Then, at step S143, calculate the energy e (b) and the nonanticipating c (b) of each frequency band according to following formula 3 and 4:

e (b) = Σ_{bandlow}^{bandhigh} r {(w)}^{2} . . . (3)

C (b) = Σ_{bandlow}^{bandhigh} r {(w)}^{2} \times C_{w} . . . (4)

Then, at step S144,, calculate the energy ec (b) and the nonanticipating threshold value ct (b) of each frequency band according to following

formula

5 and 6 by utilizing spread function:

ec (b) = Σ_{bandlow}^{bandhigh} e (b) * spreadin g_{func .} . . . (5)

ct (b) = Σ_{bandlow}^{bandhigh} c (b) * spreadin g_{func .} . . . (6)

Then, calculate tone index (tonality index) according to following formula 7:

tb (b) = - 0.2999 - 0.43 (\frac{ct (b)}{ec (b)}) . . . (7)

Then, at step S145, calculate SNR according to following formula:

SNR＝max(min?val，tb(b)*TMN+(1-tb(b)NMT) (8)

Here, minval is illustrated in the minimum SNR value in each frequency band, and TNM represents the tone mask noise, and NMT represents the masking by noise tone, and SNR represents signal to noise ratio (S/N ratio).

Then, in step S146, calculate energy sensing.

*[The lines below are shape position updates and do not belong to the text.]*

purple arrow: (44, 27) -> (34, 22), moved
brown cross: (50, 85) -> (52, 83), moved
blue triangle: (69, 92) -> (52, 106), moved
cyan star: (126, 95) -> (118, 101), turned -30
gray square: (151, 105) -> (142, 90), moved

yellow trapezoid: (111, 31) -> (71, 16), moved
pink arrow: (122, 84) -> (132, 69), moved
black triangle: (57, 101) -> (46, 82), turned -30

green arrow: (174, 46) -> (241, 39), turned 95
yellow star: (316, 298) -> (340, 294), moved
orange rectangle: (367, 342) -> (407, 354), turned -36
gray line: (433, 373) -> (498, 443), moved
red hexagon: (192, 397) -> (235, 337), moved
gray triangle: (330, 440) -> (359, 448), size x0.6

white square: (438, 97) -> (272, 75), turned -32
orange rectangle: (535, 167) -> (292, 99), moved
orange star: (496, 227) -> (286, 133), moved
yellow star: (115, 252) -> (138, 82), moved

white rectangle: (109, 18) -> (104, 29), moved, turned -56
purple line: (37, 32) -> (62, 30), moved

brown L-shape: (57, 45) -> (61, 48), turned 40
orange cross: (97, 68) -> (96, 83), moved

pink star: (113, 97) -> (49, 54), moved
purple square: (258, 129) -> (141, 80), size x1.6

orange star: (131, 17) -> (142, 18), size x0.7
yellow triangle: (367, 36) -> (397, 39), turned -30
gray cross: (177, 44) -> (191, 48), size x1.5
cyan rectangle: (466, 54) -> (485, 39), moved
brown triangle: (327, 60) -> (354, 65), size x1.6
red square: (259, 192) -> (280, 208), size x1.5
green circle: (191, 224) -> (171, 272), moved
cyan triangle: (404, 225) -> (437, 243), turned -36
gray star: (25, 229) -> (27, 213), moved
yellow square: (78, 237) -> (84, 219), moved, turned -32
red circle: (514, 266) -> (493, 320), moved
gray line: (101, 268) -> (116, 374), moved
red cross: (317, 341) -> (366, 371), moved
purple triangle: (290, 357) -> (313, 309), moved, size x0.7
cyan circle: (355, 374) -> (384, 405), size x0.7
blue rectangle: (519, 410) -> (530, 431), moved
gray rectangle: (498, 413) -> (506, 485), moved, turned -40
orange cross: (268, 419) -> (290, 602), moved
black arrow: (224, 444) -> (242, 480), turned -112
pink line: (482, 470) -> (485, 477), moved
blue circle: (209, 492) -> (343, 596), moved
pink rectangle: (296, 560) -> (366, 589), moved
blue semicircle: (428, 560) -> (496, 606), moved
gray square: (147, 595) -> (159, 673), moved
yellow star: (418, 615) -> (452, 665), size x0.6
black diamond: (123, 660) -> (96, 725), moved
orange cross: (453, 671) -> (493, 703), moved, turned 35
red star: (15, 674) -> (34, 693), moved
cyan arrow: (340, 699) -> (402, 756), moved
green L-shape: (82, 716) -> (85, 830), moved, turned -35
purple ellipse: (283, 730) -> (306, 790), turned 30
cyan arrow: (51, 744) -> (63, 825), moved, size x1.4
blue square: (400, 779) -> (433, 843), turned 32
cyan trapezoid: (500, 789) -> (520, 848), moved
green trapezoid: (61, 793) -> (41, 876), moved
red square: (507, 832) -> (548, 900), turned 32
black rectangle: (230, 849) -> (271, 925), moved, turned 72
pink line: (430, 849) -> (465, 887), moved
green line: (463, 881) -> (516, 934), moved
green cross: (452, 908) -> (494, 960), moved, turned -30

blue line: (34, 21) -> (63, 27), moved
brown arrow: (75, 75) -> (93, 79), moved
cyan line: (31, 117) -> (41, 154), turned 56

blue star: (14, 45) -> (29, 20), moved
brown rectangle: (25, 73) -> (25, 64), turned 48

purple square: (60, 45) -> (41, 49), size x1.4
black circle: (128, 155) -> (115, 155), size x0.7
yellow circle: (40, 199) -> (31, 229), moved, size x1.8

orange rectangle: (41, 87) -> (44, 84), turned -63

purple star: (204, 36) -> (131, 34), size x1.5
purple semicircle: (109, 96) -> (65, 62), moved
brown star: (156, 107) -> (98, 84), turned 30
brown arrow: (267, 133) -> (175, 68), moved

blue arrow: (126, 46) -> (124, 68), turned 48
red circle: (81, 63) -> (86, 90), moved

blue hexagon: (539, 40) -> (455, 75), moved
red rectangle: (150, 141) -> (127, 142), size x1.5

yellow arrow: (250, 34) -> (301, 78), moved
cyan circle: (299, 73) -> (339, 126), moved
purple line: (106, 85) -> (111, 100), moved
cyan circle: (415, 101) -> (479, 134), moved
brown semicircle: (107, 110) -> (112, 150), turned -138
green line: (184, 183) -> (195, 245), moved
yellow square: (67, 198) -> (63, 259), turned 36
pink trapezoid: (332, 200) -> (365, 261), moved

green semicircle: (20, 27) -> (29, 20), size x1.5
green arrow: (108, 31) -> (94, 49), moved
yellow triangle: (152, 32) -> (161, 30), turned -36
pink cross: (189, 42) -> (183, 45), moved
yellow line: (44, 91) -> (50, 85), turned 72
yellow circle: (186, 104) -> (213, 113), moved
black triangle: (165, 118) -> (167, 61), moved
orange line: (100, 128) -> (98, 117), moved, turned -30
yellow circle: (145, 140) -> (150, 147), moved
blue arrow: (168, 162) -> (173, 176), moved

Then, in step S151, determine whether the perception average information of being calculated (entropy) surpasses predetermined threshold.

If determine that the result indicates the perception average information to surpass predetermined threshold, then in step S153, determine that 576 sampled signal pieces of input are short blocks, and if perceptual entropy surpasses predetermined threshold, then in step S152, determine that 576 sampled signal pieces of input are long pieces.

Then, when definite input block is long piece, each ratio_l of 63 frequency bands of following calculating:

ratio_l＝ct(b)/eb(b)

Then, when definite input block was short block, each of 43 frequency bands was divided into three parts, and following calculating ratio_s:

ratio_s＝ct(b)/eb(b)

Aforesaid traditional encoding process is carried out FFT to the sampling of input, calculates energy and nonanticipating in frequency domain, and spread function is applied to each frequency band, and making needs a large amount of calculating.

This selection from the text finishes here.